Full Year 2022 Financial and Operational Highlights
- Record revenue of $81.3 million, up 86% compared to $43.6
million in 2021
- Gross profit of $24.8 million, up 96% compared to $12.6 million
in 2021, with gross profit margin improving to 30% from 29% in
2021
- Net loss of $7.0 million, up 45% compared to a net loss of $4.9
million in 2021
- Adjusted EBITDA, a non-GAAP measure, totaled $2.5 million, an
improvement from an Adjusted EBITDA loss of $3.1 million in
2021
- Ended 2022 with backlog of $96.1 million, up from $14.5 million
at the end of 2021
- Entered into business combination agreement with Roth CH
Acquisition IV Co. (NASDAQ: ROCG) (“Roth CH IV” or “ROCG”) on
December 5, 2022
- Entered into an agreement to acquire energy data analytics
software company Foresight Energy Ltd., expanding Tigo’s ability to
leverage energy consumption and production data for solar energy
producers
Management Commentary
“Tigo had an extraordinary year by many measures,” said Zvi
Alon, Chairman and CEO of Tigo. “Driven by significant growth
within our MLPE solution, we achieved record revenue, nearly
doubled our gross profit, and built a robust customer order
backlog.

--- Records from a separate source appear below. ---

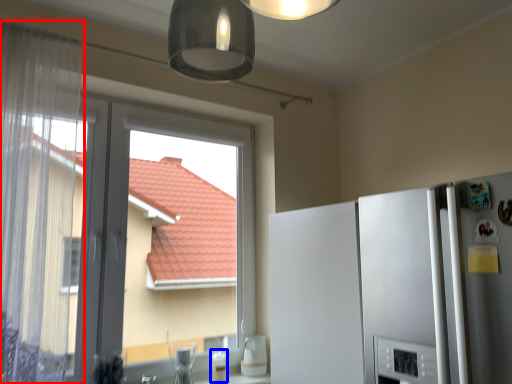 Question: Which point is closer to the camera, curtain (highlighted by a red box) or appliance (highlighted by a blue box)?

Choices:
 (A) curtain
 (B) appliance

Answer: (A) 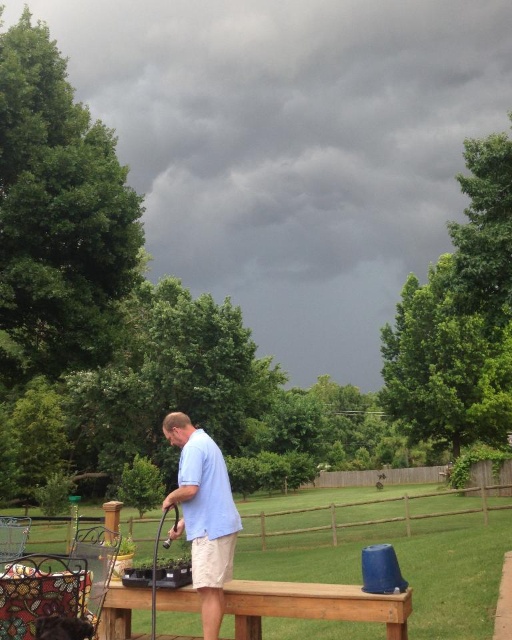 You are standing at the edge of the grassy lawn and see the brown wooden picnic table at center and the light blue shirt at center. Which object is closer to you?

The brown wooden picnic table at center is closer to you since it is located below the light blue shirt at center, meaning it is positioned lower in the image and thus nearer to the observer.

You are standing at the entrance of the garden and want to find the brown wooden picnic table at center. According to the coordinates provided, where should you look relative to the entrance?

The brown wooden picnic table at center is located at coordinates point (312,605), which is towards the lower right of the image from the entrance perspective.

You are standing in the garden and want to place a new potted plant between the brown wooden picnic table at center and the light blue shirt at center. Which object should you place the plant closer to if you want it to be farther from you?

You should place the plant closer to the light blue shirt at center because the brown wooden picnic table at center is closer to you, so placing it near the shirt would make it farther away.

In addition, our Energy Intelligence solutions, introduced
in late 2021 in the Americas and in the third quarter of 2022 in
Europe, are showing strong sales momentum, representing 4% of our
2022 sales and 7% of our backlog at December 31, 2022. For
customers searching for higher quality products in the marketplace,
our solutions’ open architecture, easy installation, and powerful
software clearly resonate.”
“Tigo ended the year on solid financial footing,” added Bill
Roeschlein, CFO of Tigo. “Additionally, the Company has already
lowered its cost of capital in the first quarter of 2023, by paying
off its term debt and raising $50 million in convertible notes. We
are confident in the path ahead for Tigo, and look forward to
providing more updates in the coming quarters.”

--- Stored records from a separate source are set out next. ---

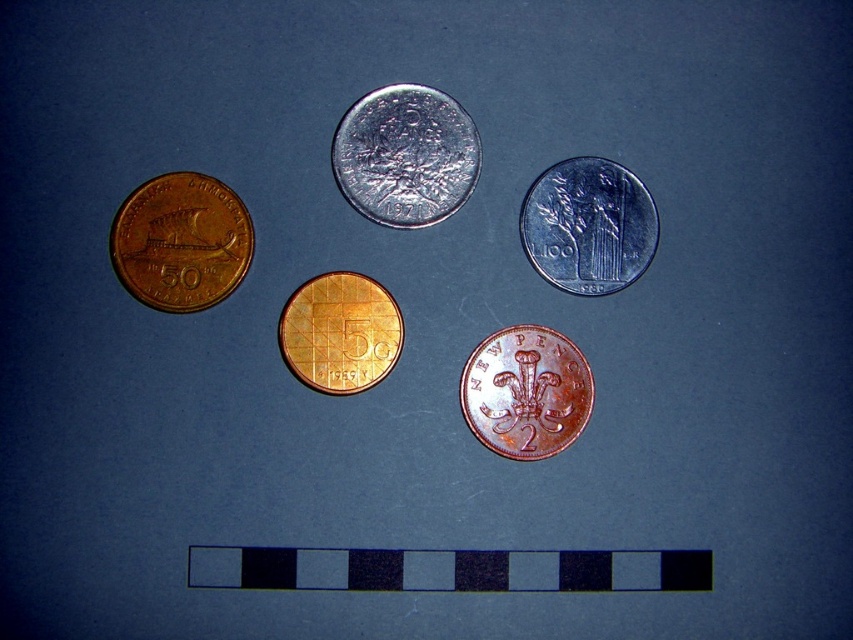 Does point (572, 176) come in front of point (325, 378)?

No, it is not.

Which is above, satin silver coin at upper right or gold-plated coin at center?

satin silver coin at upper right

Does point (596, 248) come farther from viewer compared to point (344, 324)?

Yes, point (596, 248) is behind point (344, 324).

The height and width of the screenshot is (640, 853). Identify the location of satin silver coin at upper right. (589, 225).

In the scene shown: Does shiny silver coin at center have a larger size compared to gold-plated coin at center?

Correct, shiny silver coin at center is larger in size than gold-plated coin at center.

Based on the photo, measure the distance between shiny silver coin at center and camera.

shiny silver coin at center is 1.26 meters away from camera.

Find the location of a particular element. This screenshot has width=853, height=640. shiny silver coin at center is located at coordinates (405, 156).

Between shiny silver coin at center and satin silver coin at upper right, which one appears on the left side from the viewer's perspective?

Full Year 2022 Financial Results
Results compare the 2022 fiscal year ended December 31, 2022 to
the 2021 fiscal year ended December 31, 2021 unless otherwise
indicated.
- Revenue for 2022 totaled $81.3 million, an 86% increase from
$43.6 million in 2021. The increase was primarily due to higher
worldwide sales of its TS4 MLPE products, particularly in
Europe.
- Gross profit for 2022 totaled $24.8 million (30% of total
revenue), a 96% increase from $12.6 million (29% of total revenue)
in 2021.
- Total operating expenses for 2022 totaled $25.7 million, a 57%
increase from $16.4 million in 2021. The increase was primarily due
to higher headcount to support the Company’s growth initiatives and
M&A transaction expenses associated with the Company’s de-SPAC
activities.
- Net loss for 2022 totaled $7.0 million, compared to net loss of
$4.9 million for 2021. Net loss for 2022 included a loss on the
extinguishment of debt in the amount of $3.6 million in 2022.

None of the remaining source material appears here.